De manière encore plus frappante, alors que la noblesse royale turque refuse de se compromettre avec la bourgeoisie autochtone, celle-ci ne veut pas non plus donner ses filles ou ses fils à cette noblesse : dans les classes autochtones, aussi bien populaires que bourgeoises, la femme tunisienne est déjà très libre, la polygamie est très rare et intégrer le cercle des femmes de la noblesse turque, avec les contraintes très strictes du complexe système de gestion patrimoniale, paraît aux femmes tunisiennes comme une régression.
Le livre montre à la fois que le régime beylical a montré son incapacité à nouer des alliances matrimoniales avec la société autochtone et à faire une nation en renonçant à la fiction ottomane, mais on peut penser aussi que la constitution d’une monarchie militaire et constituée presque ethniquement en caste n’a pas été pour rien dans la constitution d’un État tunisien séculier fort et stable.

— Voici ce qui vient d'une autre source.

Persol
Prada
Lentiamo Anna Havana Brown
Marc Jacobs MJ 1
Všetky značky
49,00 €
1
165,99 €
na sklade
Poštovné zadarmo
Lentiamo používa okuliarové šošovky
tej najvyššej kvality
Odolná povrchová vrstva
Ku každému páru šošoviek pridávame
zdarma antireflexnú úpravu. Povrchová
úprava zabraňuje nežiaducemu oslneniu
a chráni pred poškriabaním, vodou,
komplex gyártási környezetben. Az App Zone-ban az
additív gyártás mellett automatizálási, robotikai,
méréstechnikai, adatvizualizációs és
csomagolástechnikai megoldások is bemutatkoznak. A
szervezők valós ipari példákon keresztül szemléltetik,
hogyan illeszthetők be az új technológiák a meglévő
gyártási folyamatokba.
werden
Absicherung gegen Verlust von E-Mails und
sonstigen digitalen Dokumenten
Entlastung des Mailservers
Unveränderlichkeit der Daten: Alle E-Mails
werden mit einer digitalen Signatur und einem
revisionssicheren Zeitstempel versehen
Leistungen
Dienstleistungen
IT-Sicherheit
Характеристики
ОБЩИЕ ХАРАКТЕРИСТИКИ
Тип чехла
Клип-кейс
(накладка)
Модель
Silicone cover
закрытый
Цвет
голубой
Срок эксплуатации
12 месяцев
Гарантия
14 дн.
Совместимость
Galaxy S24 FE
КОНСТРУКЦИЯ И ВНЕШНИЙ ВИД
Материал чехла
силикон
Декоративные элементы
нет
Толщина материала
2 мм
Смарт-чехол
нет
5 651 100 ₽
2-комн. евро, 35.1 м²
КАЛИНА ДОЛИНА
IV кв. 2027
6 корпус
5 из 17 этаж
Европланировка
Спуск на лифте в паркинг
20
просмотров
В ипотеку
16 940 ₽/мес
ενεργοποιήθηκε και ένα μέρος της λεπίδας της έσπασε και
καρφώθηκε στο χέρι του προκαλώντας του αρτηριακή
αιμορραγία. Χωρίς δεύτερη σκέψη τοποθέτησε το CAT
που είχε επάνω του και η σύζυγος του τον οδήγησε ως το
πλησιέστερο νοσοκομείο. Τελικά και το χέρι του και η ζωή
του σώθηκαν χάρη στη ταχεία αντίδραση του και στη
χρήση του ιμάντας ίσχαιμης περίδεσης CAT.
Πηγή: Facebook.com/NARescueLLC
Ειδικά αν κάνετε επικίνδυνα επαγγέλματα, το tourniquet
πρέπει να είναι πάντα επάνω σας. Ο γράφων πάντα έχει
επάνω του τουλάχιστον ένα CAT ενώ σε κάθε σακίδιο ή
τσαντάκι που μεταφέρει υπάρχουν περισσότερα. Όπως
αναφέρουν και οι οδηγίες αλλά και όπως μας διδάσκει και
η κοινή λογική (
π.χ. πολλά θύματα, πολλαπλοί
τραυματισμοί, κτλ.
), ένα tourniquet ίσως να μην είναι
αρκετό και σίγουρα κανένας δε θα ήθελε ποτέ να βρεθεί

A cet égard, puisque le regard sur les pays arabes et du Maghreb est souvent obscurci par les clichés religieux, il est très intéressant de constater en creux dans ce livre, et par comparaison avec les remontrances de Bossuet au roi de France ou à celles de la Papauté à Henri VIII que pendant ces deux siècles de mariages, de répudiation, d’unions aussi avec des captives chrétiennes, jamais un quelconque clergé ou aucune considération religieuse n’intervient dans la gestion du harem, et des choix de la Cour, preuve d’une sécularisation de fait beaucoup plus avancée qu’en Europe.